- [What to work on] Take the data below and filter it for lines containing the word "making"; show each line found.

[Dataset entries]
::::

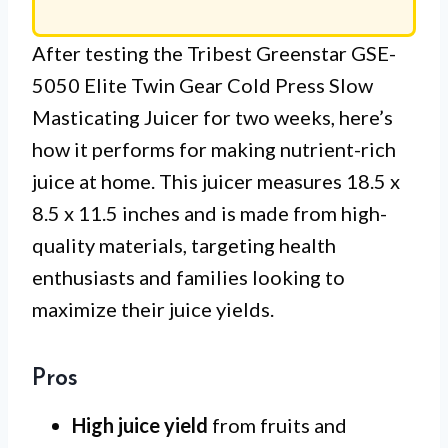
After testing the Tribest Greenstar GSE-
5050 Elite Twin Gear Cold Press Slow
Masticating Juicer for two weeks, here’s
how it performs for making nutrient-rich
juice at home. This juicer measures 18.5 x
8.5 x 11.5 inches and is made from high-
quality materials, targeting health
enthusiasts and families looking to
maximize their juice yields.
Pros
High juice yield
from fruits and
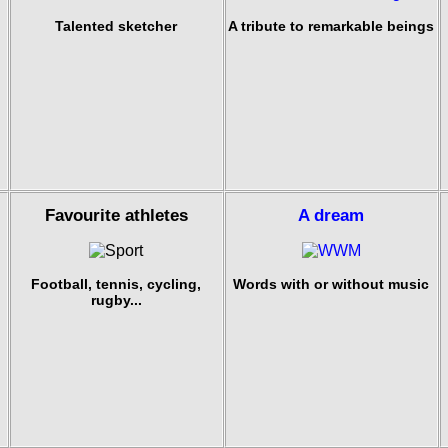
Talented sketcher
A tribute to remarkable beings
Favourite athletes
A dream
Football, tennis, cycling,
Words with or without music
rugby...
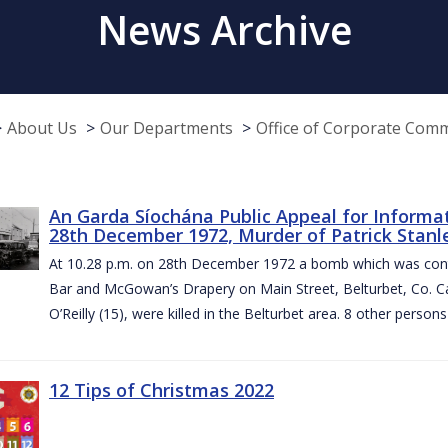
News Archive
About Us
Our Departments
Office of Corporate Com
An Garda Síochána Public Appeal for Informa
28th December 1972, Murder of Patrick Stanley
At 10.28 p.m. on 28th December 1972 a bomb which was contai
Bar and McGowan’s Drapery on Main Street, Belturbet, Co. Cav
O’Reilly (15), were killed in the Belturbet area. 8 other person
12 Tips of Christmas 2022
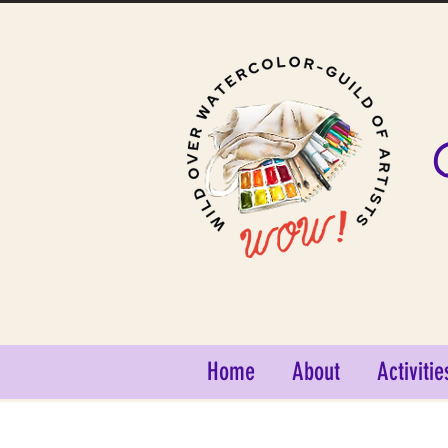
Home
About
Activitie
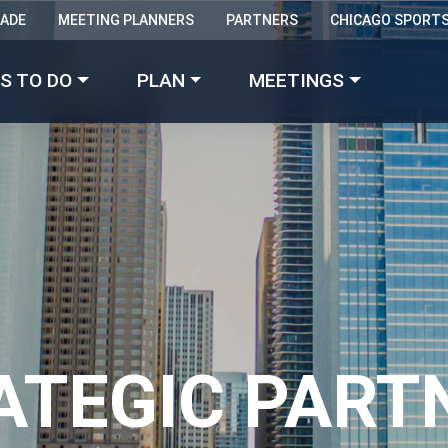
RADE
MEETING PLANNERS
PARTNERS
CHICAGO SPORT
Made with 
 in Chicago
S TO DO
PLAN
MEETINGS
ATEGIC PART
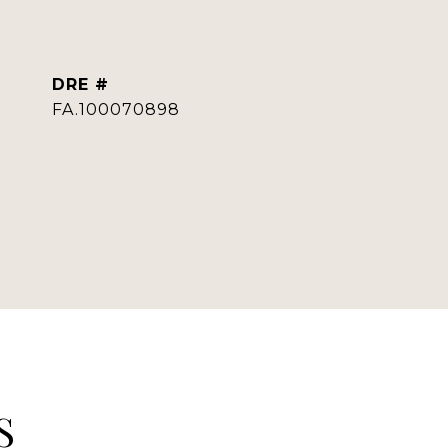
DRE #
FA.100070898
S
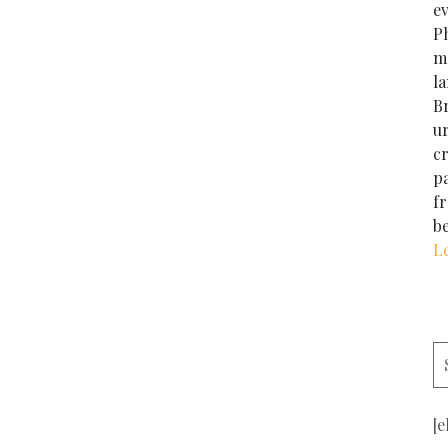
e
Ph
m
la
Br
u
cr
p
f
b
L
[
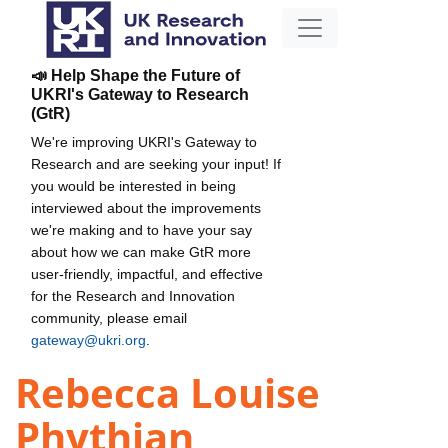
📣 Help Shape the Future of
UKRI's Gateway to Research
(GtR)
We're improving UKRI's Gateway to
Research and are seeking your input! If
you would be interested in being
interviewed about the improvements
we're making and to have your say
about how we can make GtR more
user-friendly, impactful, and effective
for the Research and Innovation
community, please email
gateway@ukri.org
.
Rebecca Louise
Phythian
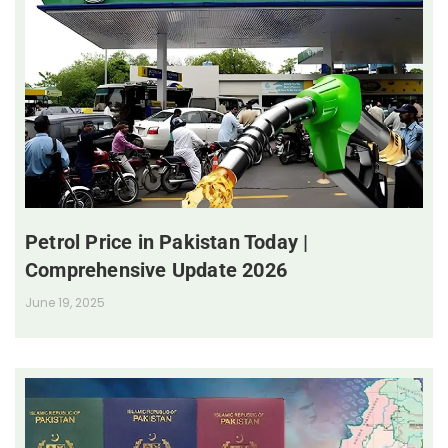
Petrol Price in Pakistan Today |
Comprehensive Update 2026
June 19, 2025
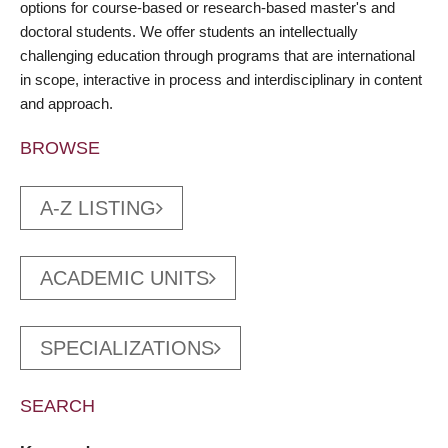
options for course-based or research-based master's and
doctoral students. We offer students an intellectually
challenging education through programs that are international
in scope, interactive in process and interdisciplinary in content
and approach.
BROWSE
A-Z LISTING
ACADEMIC UNITS
SPECIALIZATIONS
SEARCH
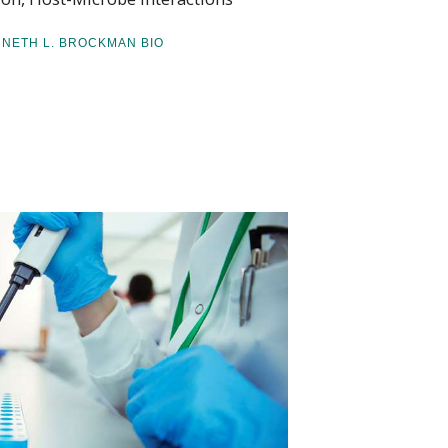
NNETH L. BROCKMAN BIO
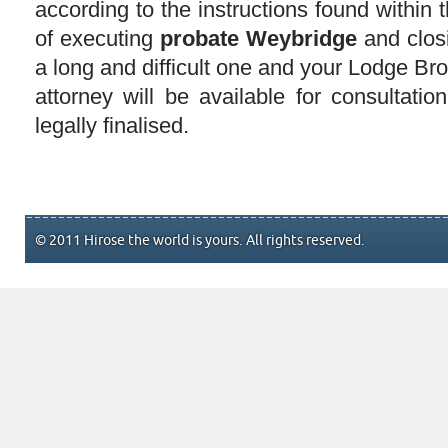
according to the instructions found within 
of executing
probate Weybridge
and clos
a long and difficult one and your Lodge Br
attorney will be available for consultation 
legally finalised.
© 2011 Hirose the world is yours. All rights reserved.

::::

- [Response for this exercise]
how it performs for making nutrient-rich
we're making and to have your say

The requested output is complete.